>>>

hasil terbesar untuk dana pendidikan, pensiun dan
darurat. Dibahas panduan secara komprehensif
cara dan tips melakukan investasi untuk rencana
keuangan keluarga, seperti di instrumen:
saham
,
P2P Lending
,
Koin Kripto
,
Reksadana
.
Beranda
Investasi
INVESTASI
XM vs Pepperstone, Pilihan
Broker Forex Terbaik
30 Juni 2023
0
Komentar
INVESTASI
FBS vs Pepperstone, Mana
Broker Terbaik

<<<

*EXERCISE AIM*:
Your answer should be a single number: the tally of lines in the entries that include the word "Broker".

*OUTPUT OF THE EXERCISE*:
2